Giving a presentation can be very stressful. Most people do not like speaking in public to being with. If you add to it the pressure of having to relay information to people, it becomes a nightmare. However, like most things in life, a little preparation beforehand can make all the difference. Here are some hints and skills so your next presentation is your best presentation.
Let’s start at the beginning. What is a presentation? In short, it is a form of communication. That’s all it is. Keep that in mind throughout: the purpose of your presentation is to communicate to people. So now that we have that out of the way, let’s prepare. The more work you put into a presentation BEFORE it happens, the better it will be. This is called being prepared. The first step in this process is determining what the objective of your presentation is. Ask yourself the following question: Why? Once you have that answer, you have the reason for your presentation, or your objective.

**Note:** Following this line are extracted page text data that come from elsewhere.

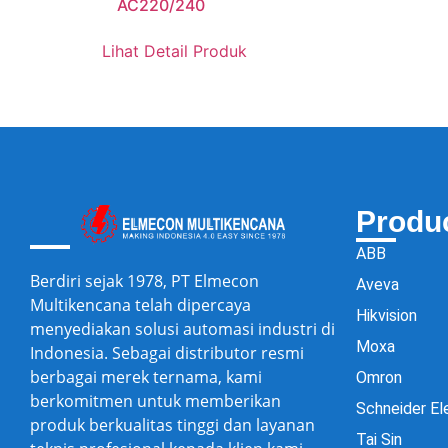
AC220/240
Lihat Detail Produk
Produ
ABB
Berdiri sejak 1978, PT Elmecon
Aveva
Multikencana telah dipercaya
Hikvision
menyediakan solusi automasi industri di
Moxa
Indonesia. Sebagai distributor resmi
berbagai merek ternama, kami
Omron
berkomitmen untuk memberikan
Schneider El
produk berkualitas tinggi dan layanan
Tai Sin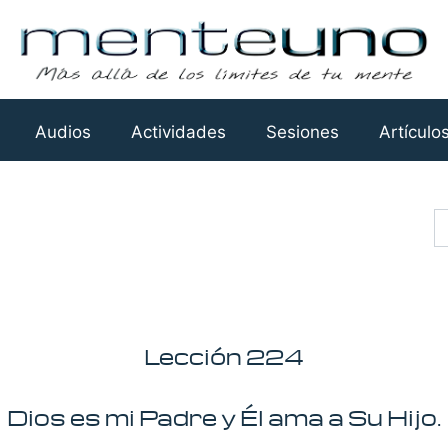
Audios
Actividades
Sesiones
Artículo
Busca
Lección 224
Dios es mi Padre y Él ama a Su Hijo.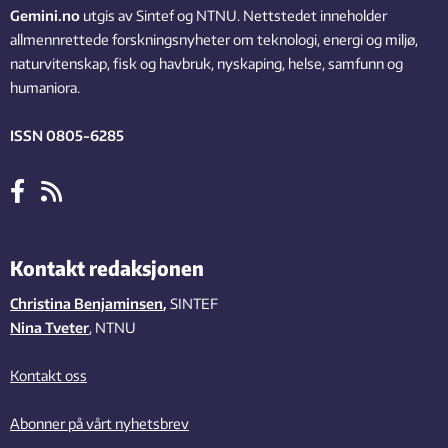
Gemini.no
utgis av Sintef og NTNU. Nettstedet inneholder
allmennrettede forskningsnyheter om teknologi, energi og miljø,
naturvitenskap, fisk og havbruk, nyskaping, helse, samfunn og
humaniora.
ISSN 0805-6285
Kontakt redaksjonen
Christina Benjaminsen
,
SINTEF
Nina Tveter
, NTNU
Kontakt oss
Abonner på vårt nyhetsbrev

Second, we need to figure out what the subject of the presentation is. This might be a very easy thing to figure out. The answer comes in part from the objective. If you know what the objective, or purpose for your presentation is, then you probably know what the subject is. What is it you will be presenting on and why? These two pieces of information are very important. You do not want to be presenting on the French Language when you were supposed to be talking about electrical engineering.
Third, who is the audience? Think about your teachers here at Awesome. They speak differently depending on what level of student they are talking to. They use different vocabulary for Level one than they might for an IELTS class. This is because they understand who their audience is. They are adjusting their presentation method because of who they are talking to. That is something you need to think about before your presentation. Some things to consider include but are not limited to: the size of the audience, their age, gender, whether this is their work or free time, are they familiar with the subject, and so on. Also, are you there to inform, teach, stimulate, or provoke the audience? This goes back to your objective and the question of why you are presenting. Again, your presentation will change greatly depending on why you are there.
Next, consider the space you are presenting in. Any good public speaker can tell you about a time they were giving a presentation and they brought their laptop only to find out that there was no projector in the presentation space. Likewise, they can tell you about a nice small intimate conversation they prepared, only to find out they were speaking to 300 people in a giant room. These things are important. If you want to do an interactive presentation, it might be hard to do in a large space or with a large crowd.
Lastly, how long is the presentation supposed to be? If you are just one of many presenters, you need to finish at the time you are told to. Otherwise, you are being rude, and making it difficult for the next presenter to be effective. Practice your presentation at least once before you actually do it and time yourself.